The Marcos family has seeded the information ecosystem with alternative truths to polish their family image. The Bagong Pilipinas slogan is now rolled out to allegedly guide the government programs but what has been new since his term? His words are empty and nothing has been explicitly pronounced. His likely obsession with sloganeering as a tool for revision and image-building, as is with his father’s administration, is a testament of what he is really here for— full time devout Marcos, part time president.
Marcos didn't fall far from the tree, he stayed in it rotting and spreading the rot insidiously.
Marcos should start his work from within his family unit: admit the wrongs, return what isn’t their's; and uphold justice and maintain democracy. Otherwise he is nothing but a crony of his father's failed attempt to immortality; his mother's stand-in to maintain power, and his family's ticket to re-brand their name from oppressors to saviours.
All this energy in the political circus should be directed to answering the people’s call— serve the people!

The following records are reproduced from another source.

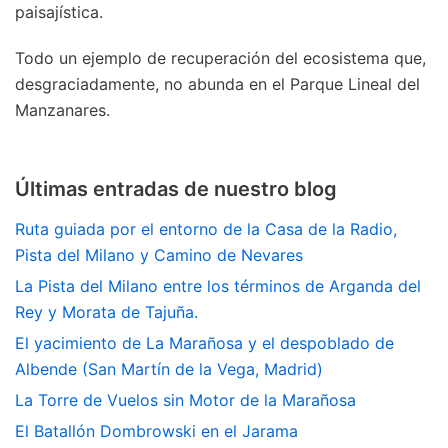
paisajística.
Todo un ejemplo de recuperación del ecosistema que,
desgraciadamente, no abunda en el Parque Lineal del
Manzanares.
Últimas entradas de nuestro blog
Ruta guiada por el entorno de la Casa de la Radio,
Pista del Milano y Camino de Nevares
La Pista del Milano entre los términos de Arganda del
Rey y Morata de Tajuña.
El yacimiento de La Marañosa y el despoblado de
Albende (San Martín de la Vega, Madrid)
La Torre de Vuelos sin Motor de la Marañosa
El Batallón Dombrowski en el Jarama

This SONA is nothing but a classroom presentation read straight out of slides.
The real state of the nation is out on the streets; at the slums; at exploited indigenous peoples and their lands; in abused women and children; victims of injustice; the political prisoners; at contested and undistributed farmlands; at unsafe places; in people going hungry; in the LGBTQ+ community oppressed and devoid of protection; in the marginalized; and on a nation still grieving from dying democratic institutions.
Ultimately, the masses will judge Marcos. If we have no more to lose, we will pump the hearts of cities and occupy its arteries. When we beat, we beat loudly.